Hands-on Speech Recognition with Kaldi/TIMIT: Demystify Automatic Speech Recognition (ASR) & Deep Neural Networks (DNN)
- Length: 220 pages
- Edition: 1
- Language: English
- Publisher: HYPEch.com Publishing
- Publication Date: 2020-11-26
- ISBN-10: B08P79K6Q1
- Sales Rank: #3712573 (See Top 100 Books)
With the increasing demand for In-car Systems, Health Care, Military, Telephone, and our daily life, Automatic Speech Recognition (ASR) related job market is booming right now. As the leading open source software in ASR field, Kaldi might be the best start point. We could learn all the concepts and technologies through building and running a Kaldi model, as well as using it in the real world.
We don’t yet know how expansive this trend will be, but if you’re a developer who specializes in software developing, now might be the time to capitalize on the rising job opportunities as major apps work to integrate Kaldi.
From installation to the final results, we go through the whole life-cycle of Kaldi developing process using TIMIT corpus.
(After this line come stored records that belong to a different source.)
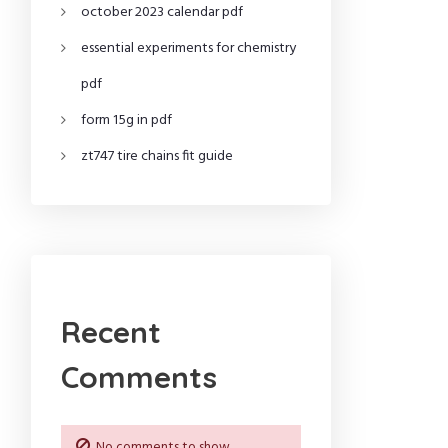
october 2023 calendar pdf
essential experiments for chemistry
pdf
form 15g in pdf
zt747 tire chains fit guide
Recent
Comments
No comments to show.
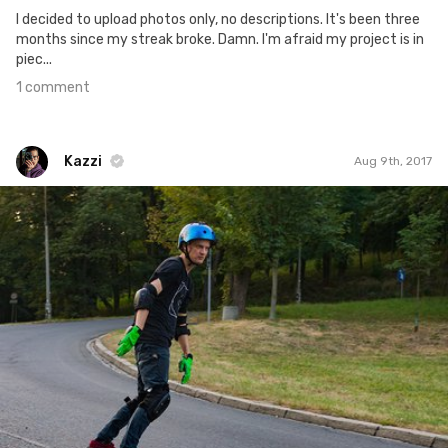
I decided to upload photos only, no descriptions. It's been three
months since my streak broke. Damn. I'm afraid my project is in
piec...
1 comment
Kazzi
Aug 9th, 2017
Kazzi
#574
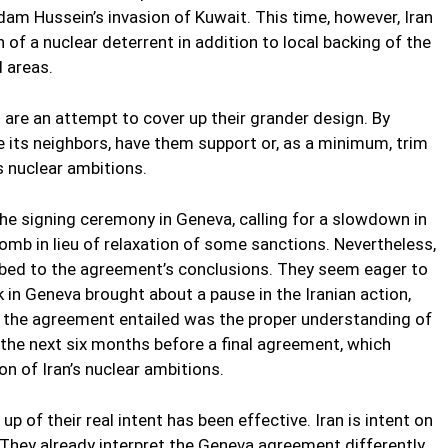
m Hussein’s invasion of Kuwait. This time, however, Iran
 of a nuclear deterrent in addition to local backing of the
d areas.
p” are an attempt to cover up their grander design. By
te its neighbors, have them support or, as a minimum, trim
s nuclear ambitions.
he signing ceremony in Geneva, calling for a slowdown in
bomb in lieu of relaxation of some sanctions. Nevertheless,
ed to the agreement’s conclusions. They seem eager to
 in Geneva brought about a pause in the Iranian action,
t the agreement entailed was the proper understanding of
the next six months before a final agreement, which
on of Iran’s nuclear ambitions.
p of their real intent has been effective. Iran is intent on
 They already interpret the Geneva agreement differently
You will actually build up a real ASR model and could apply it into your working environment.
All the steps to build Kaldi/TIMIT model have been recorded by screenshot, code, and output. You will not be lost and missed.
Automatic Speech Recognition (ASR), Natural Language Processing (NLP), and Machine Learning are hot.
Chapter 1 discussing some background of the ASR. Knowing the history and context of the new topic is the best way to understand it in my humble opinion. Always asking: Who is it? Where did it come from? Where is it going?
Once the soul questions have been answered, we get to install Kaldi. Chapter 2 Installation will explain Kaldi environment and installation process. We could have Mac, PC, Linux, Windows or any platform.
We test the Kaldi installation with some small projects like yes/no. There are another recipe called 10 digits speech recognition good for testing purpose as well, which is not included in this book.
Chapter 3 downloads and sets up TIMIT in Kaldi with specific environment parameters.
Chapter 4 prepares the data for TIMIT. We learn about FST, dictionary and some other relevant concepts during preparation.
Chapter 5 extracts features. MFCC and CMVN will be discussed in details.
Chapter 6 runs monophone model for TIMIT. All the ASR fundamental concepts have been explained.
Chapter 7 to 9 run triphone model for tri1, tri2, tri3.
Chapter 10 runs SGMM2 model.
Chapter 11 runs MMI + SGMM2.
Chapter 12 runs Dan’s DNN.
Chapter 13 covers all the stages of Karel’s DNN, including store features, pre-training, frame-level cross-entropy, sequence-discriminative training, and iteration of sMBR.
Chapter 14 is the final results of the whole TIMIT output which could be used as a template for comparison.
When finishing the whole book, we will be armed with Kaldi ASR Neutral Network models running capability.
This book gives you a start point to pursue higher goals in Artificial Intelligence world.